Apple Inc (NASDAQ: AAPL) is a great company albeit one that’s “struggling to grow”, says the senior equity analyst for Hardware and Communications Technology at Goldman Sachs.
Why Rod Hall doesn’t find Apple attractive
AAPL is now down more than 20% for the year but the sell-off didn’t make the stock any more attractive for Rod Hall. Explaining why on CNBC’s “Squawk on the Street”, he said:
From a valuation point of view, Apple is still pretty expensive. The S&P is trading at 16 times 2023 earnings. Apple’s trading at 24-25 times. That’s still a bit over 50% premium. So, it’s very expensive relative to the S&P.
The iPhone maker lost its crown as the world’s most valuable company to Saudi Aramco earlier this week. Once the only $3.0 trillion company, Apple now has a market cap of $2.35 trillion.

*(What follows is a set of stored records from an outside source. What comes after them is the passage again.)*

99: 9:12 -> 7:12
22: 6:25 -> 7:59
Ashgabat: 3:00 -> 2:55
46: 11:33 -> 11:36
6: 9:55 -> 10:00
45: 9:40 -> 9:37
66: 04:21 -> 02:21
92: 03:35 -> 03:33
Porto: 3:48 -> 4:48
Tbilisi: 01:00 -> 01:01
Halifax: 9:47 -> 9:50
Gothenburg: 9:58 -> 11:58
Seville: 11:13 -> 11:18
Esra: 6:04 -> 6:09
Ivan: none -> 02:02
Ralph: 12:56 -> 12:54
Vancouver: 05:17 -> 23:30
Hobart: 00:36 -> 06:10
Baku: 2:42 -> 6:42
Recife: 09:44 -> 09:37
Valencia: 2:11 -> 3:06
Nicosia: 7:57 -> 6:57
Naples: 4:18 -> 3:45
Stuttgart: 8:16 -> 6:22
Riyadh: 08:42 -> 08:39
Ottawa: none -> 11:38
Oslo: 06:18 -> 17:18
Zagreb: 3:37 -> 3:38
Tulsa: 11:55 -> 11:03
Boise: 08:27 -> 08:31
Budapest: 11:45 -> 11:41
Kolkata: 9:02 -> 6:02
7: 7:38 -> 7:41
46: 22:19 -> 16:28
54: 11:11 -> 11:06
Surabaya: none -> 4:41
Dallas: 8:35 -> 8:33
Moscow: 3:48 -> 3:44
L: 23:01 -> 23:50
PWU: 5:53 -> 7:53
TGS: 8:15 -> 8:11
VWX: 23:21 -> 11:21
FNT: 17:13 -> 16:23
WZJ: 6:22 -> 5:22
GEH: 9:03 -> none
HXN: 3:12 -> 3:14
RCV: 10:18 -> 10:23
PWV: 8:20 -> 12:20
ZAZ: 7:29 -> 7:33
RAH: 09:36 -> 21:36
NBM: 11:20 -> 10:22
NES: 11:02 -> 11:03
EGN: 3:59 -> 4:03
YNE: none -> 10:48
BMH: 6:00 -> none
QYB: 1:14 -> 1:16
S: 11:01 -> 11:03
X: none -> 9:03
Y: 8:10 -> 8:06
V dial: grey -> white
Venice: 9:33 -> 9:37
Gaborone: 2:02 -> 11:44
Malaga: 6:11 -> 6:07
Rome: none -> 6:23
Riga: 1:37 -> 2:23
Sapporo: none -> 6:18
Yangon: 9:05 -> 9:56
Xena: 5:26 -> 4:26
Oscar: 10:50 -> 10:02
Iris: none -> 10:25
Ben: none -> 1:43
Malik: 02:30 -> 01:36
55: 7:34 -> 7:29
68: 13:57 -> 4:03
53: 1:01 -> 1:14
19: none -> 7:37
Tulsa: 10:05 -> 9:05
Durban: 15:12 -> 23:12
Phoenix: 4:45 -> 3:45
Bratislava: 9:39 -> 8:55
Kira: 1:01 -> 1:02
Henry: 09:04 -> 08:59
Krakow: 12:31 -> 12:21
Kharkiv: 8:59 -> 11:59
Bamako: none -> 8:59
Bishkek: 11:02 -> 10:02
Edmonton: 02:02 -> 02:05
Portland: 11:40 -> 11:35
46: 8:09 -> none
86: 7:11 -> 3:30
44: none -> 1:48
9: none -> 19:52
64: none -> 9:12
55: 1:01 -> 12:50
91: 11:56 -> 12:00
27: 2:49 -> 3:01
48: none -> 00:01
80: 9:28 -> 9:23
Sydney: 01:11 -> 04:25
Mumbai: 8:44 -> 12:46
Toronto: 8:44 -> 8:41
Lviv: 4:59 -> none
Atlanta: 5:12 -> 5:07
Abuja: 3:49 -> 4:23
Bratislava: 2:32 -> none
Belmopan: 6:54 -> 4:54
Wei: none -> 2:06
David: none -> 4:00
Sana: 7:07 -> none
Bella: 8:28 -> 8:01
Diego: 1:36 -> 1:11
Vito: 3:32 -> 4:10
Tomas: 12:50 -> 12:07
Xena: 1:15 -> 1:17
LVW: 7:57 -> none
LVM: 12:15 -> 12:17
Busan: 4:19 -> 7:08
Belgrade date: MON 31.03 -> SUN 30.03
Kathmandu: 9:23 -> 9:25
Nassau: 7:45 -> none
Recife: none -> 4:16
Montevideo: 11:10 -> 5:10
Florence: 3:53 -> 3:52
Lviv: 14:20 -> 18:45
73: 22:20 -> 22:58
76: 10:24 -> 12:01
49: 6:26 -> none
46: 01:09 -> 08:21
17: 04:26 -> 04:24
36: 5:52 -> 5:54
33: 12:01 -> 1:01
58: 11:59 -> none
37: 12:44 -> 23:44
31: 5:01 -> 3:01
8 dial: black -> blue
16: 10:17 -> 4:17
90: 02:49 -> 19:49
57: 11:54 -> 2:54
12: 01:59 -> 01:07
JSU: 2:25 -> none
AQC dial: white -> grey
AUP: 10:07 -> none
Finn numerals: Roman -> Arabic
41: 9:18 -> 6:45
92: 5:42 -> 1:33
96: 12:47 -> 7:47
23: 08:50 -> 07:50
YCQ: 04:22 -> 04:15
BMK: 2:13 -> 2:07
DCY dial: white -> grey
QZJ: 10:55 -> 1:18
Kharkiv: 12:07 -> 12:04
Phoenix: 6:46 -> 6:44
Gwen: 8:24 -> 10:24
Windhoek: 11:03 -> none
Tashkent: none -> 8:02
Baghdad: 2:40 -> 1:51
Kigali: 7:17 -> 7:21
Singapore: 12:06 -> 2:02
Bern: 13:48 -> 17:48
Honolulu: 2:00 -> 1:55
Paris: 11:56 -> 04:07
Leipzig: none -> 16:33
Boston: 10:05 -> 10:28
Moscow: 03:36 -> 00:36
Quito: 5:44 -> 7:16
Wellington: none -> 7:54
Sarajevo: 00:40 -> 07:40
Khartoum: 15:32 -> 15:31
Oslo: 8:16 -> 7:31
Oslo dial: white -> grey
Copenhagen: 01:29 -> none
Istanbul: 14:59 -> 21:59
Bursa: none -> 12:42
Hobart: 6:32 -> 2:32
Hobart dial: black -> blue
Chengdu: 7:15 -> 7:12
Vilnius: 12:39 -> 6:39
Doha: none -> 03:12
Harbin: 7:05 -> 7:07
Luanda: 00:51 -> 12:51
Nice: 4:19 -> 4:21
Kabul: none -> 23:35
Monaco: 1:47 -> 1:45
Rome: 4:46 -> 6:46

Inflation continues to be a headwind for Apple
In April, Apple reported strong results for its fiscal second quarter in the face of a challenging operating environment. But that could change if inflation sees the consumer lose their strength.
If the consumer was to weaken in Europe and the U.S, that wouldn’t be great news for Apple. Plus, subscriber base is quite maximized, growing at GDP type growth rates in ARPU. If anything, it’ll probably trade down from here.
Coming out of the pandemic, therefore, it’ll be that much harder for Apple to grow, which doesn’t mean good things for the multiple, he concluded. Hall rates the stock at “neutral” with a price target of $157.